I like Seth Godin’s book Lynchpin because it makes a distinction between trying (good), failing (good), and mania for control (not good.)


BigLittleWolf April 4, 2011 at 10:45 am

I hated those S’s and U’s in the few courses (in college or grad school, I forget) where they were used. I wanted tangible data so I knew that I was being rewarded for my accomplishments and effort, but also, where I needed to do better.

I will say that for a child, I love the report card you came up with for Nick. Aren’t those exactly the things we really want for our children – and ourselves?

The dilemma, of course, is “the real world.” Its competitive nature. The fact that we really must acquire certain life skills. And grades help to measure that process.

I think the real problem in report cards (or performance reviews in the corporate world, for that matter) is when our reliance on them is extreme, and our self-esteem (or that of our kids) is too heavily based on those often subjective measures.


Wolf Pascoe April 4, 2011 at 7:16 pm

All I know for sure is that I didn’t have an original thought until I left school. I’ve probably had three since that time, but still.


BigLittleWolf April 6, 2011 at 10:48 am

I have to say – I loved college. Undergrad was an amazing learning experience for me – and all kinds of original thought not only encouraged, but inspired by faculty. Grad school was another matter…

Those grades, as much as anything, spurred me on to do more and better, which became part of the momentum of the relationship I felt with my instructors and increasing appreciation for what I did, and challenges provided. Granted, that isn’t the experience for everyone, and my undergrad institution was very special and classes quite small.

But this is the sort of experience I would wish for our kids.


Wolf Pascoe April 6, 2011 at 5:28 pm

Is it still that way today, I wonder …


D April 4, 2011 at 11:59 am

I like your style Wolf.

Grades, yeah.

They were always railing on about my record when I was a kid, how I’m gonna ruin my record for my whole future. They did this to such a degree that by fourth grade I didn’t care a twit about my freakin’ record—the teachers and the principals were so abusive and like any kid I was just trying to grow up alive.
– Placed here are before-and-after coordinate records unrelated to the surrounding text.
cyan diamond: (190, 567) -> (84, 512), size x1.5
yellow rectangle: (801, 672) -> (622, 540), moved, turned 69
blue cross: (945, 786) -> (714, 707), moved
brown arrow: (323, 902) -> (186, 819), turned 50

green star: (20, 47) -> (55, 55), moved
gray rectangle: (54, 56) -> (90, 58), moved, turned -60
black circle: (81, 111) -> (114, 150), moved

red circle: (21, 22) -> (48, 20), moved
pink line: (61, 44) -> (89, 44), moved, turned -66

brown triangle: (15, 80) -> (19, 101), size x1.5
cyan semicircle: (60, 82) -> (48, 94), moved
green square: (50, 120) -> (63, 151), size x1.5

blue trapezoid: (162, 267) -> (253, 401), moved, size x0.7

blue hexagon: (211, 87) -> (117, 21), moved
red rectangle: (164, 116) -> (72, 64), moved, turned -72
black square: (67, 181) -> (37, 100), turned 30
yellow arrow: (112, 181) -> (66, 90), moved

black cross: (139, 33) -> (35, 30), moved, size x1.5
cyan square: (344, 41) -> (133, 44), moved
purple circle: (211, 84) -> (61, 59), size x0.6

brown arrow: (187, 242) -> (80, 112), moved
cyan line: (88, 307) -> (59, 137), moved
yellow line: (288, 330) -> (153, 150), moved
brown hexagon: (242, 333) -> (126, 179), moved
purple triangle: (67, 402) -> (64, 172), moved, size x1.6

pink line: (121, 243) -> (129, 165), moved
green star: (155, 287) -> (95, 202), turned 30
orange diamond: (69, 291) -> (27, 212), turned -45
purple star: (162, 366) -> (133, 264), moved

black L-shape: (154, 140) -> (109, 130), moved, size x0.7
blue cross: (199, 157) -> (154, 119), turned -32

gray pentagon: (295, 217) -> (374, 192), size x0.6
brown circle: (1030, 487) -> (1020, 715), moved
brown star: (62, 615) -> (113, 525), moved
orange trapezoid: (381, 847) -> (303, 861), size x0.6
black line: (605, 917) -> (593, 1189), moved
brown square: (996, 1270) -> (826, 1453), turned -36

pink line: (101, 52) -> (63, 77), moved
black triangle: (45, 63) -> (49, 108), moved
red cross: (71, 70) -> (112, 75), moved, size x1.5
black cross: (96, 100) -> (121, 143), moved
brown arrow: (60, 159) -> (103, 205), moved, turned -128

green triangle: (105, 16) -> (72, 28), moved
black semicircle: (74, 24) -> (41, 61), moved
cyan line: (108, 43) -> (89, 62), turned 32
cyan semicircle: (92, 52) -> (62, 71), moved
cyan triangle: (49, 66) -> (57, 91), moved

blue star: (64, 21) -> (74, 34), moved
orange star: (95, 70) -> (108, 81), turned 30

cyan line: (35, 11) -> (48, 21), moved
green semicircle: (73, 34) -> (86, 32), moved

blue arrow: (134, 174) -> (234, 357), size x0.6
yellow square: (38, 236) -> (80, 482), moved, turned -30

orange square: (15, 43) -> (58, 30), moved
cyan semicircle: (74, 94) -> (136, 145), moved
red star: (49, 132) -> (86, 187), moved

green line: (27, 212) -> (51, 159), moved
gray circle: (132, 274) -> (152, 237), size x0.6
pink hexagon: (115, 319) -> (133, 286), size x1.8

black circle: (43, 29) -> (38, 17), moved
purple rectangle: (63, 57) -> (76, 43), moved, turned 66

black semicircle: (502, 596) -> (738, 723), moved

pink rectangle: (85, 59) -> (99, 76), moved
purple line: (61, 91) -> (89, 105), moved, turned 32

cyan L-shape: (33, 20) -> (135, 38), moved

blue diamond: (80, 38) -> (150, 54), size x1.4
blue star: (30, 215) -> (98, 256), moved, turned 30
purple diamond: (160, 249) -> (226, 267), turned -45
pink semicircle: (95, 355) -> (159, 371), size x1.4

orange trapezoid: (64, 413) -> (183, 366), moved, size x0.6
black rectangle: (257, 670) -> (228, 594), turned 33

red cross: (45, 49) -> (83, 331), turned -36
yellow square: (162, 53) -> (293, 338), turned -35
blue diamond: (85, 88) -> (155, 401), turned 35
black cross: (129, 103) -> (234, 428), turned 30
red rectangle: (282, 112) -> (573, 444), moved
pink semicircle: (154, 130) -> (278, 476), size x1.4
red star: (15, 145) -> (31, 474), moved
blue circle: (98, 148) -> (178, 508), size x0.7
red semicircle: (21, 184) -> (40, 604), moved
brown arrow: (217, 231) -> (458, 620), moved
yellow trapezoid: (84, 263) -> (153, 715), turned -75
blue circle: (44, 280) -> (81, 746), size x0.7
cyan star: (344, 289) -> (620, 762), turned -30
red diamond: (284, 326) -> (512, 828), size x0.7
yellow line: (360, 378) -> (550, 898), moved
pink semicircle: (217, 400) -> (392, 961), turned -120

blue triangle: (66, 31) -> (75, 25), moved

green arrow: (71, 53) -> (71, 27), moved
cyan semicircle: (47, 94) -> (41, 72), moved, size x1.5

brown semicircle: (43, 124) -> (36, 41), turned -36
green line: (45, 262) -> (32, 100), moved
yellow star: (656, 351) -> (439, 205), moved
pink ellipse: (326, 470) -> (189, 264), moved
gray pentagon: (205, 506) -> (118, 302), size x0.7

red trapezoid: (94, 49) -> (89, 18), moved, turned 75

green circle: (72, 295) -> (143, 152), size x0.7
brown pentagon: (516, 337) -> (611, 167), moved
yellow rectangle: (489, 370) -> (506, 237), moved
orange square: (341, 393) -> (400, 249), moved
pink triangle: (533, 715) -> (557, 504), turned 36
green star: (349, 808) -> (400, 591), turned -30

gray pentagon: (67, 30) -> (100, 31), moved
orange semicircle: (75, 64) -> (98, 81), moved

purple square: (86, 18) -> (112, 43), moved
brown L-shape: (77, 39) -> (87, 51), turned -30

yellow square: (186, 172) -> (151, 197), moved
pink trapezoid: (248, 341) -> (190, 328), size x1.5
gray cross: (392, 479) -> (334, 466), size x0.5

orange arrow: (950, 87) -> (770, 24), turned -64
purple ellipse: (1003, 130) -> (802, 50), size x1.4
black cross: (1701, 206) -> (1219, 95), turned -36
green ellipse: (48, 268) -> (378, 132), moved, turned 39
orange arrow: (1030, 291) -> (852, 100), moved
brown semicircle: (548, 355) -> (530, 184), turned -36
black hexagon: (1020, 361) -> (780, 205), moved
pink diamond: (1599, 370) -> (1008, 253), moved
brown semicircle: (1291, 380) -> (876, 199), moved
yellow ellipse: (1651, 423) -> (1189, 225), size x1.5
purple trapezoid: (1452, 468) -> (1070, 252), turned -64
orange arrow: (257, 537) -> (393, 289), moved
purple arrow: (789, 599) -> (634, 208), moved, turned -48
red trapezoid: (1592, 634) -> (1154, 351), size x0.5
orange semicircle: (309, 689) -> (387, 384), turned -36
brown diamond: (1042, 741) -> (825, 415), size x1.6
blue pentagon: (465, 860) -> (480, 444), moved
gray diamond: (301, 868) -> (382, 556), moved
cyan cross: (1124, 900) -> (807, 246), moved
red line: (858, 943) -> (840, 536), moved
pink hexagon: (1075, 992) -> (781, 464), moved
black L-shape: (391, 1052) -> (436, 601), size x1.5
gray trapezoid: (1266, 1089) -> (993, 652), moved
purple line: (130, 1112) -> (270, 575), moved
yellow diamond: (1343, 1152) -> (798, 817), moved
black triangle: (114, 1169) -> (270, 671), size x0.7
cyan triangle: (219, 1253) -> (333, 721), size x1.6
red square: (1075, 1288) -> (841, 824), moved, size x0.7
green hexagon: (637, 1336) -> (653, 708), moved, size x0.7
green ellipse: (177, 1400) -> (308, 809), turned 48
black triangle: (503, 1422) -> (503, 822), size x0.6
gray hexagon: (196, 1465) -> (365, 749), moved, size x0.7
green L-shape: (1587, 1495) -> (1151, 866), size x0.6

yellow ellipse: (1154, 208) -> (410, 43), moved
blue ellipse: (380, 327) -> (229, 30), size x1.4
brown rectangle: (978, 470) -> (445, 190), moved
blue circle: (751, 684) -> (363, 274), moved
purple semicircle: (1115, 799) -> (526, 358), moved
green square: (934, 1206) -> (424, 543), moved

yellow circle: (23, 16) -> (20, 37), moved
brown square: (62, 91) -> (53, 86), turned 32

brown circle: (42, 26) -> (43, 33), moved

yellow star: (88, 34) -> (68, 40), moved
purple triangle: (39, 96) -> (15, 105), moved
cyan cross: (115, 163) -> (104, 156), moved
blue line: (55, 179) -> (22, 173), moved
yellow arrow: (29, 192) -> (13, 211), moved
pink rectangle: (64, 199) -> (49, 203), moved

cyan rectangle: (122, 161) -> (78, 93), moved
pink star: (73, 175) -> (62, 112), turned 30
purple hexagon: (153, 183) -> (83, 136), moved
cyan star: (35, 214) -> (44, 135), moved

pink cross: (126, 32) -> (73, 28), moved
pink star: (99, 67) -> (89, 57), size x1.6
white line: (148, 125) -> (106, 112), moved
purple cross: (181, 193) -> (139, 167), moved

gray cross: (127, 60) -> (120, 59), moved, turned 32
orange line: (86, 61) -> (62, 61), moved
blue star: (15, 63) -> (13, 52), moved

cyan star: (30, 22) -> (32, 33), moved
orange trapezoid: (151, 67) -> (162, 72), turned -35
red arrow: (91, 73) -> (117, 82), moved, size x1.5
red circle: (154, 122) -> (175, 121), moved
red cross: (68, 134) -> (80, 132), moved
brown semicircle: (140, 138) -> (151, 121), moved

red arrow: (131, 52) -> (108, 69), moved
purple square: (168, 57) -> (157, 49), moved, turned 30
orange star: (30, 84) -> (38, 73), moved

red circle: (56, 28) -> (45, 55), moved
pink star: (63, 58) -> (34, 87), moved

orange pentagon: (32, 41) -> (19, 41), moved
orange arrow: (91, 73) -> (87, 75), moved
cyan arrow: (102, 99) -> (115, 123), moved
By sixth grade I knew I was in an asylum and by eleventh grade I had the good sense to escape.

Now, my record is the lines on my face (which on any given day can scare the hell out of me.)

As for grades, I like how you made up your own. Your boy will profit from your insight. You’re wise so you got some good stuff there. For the not so wise inflation and deflation seem to rule.


Wolf Pascoe April 4, 2011 at 7:23 pm

What I wonder is how I’ll do when Nick gets to middle school and brings home an actual report card. My guess is he’ll take it a lot less seriously than I will, which will mean his time at Fern Hill will have been well spent.


George April 6, 2011 at 5:33 pm

Yes, report cards don’t end when we leave school…all our lives, we are graded by someone for sure!


Barbara April 8, 2011 at 6:48 am

I hope “they” are right about the learning to read on their own thing. Do they test for dyslexia there? It would seem hard to detect at an early age if they aren’t testing their reading skills.
My kids are all big-time readers, but the younger two were reluctant to read on their own – our nightly sessions in 1st grade were nightmarish head-butting sessions until they gained confidence, then they took off like rockets.


Wolf Pascoe April 8, 2011 at 1:59 pm

Nick reads enough by osmosis that we’re pretty sure he doesn’t have dyslexia. This was a concern, as he had apraxia of speech when younger, although that’s not supposed to be related. His school has been around for 60 years, and it does seem that all the kids eventually learn to read without the head-butting. But it’s an exercise in surrender on the parents’ part for sure. Thinking of the GIs at Omaha Beach gives me heart.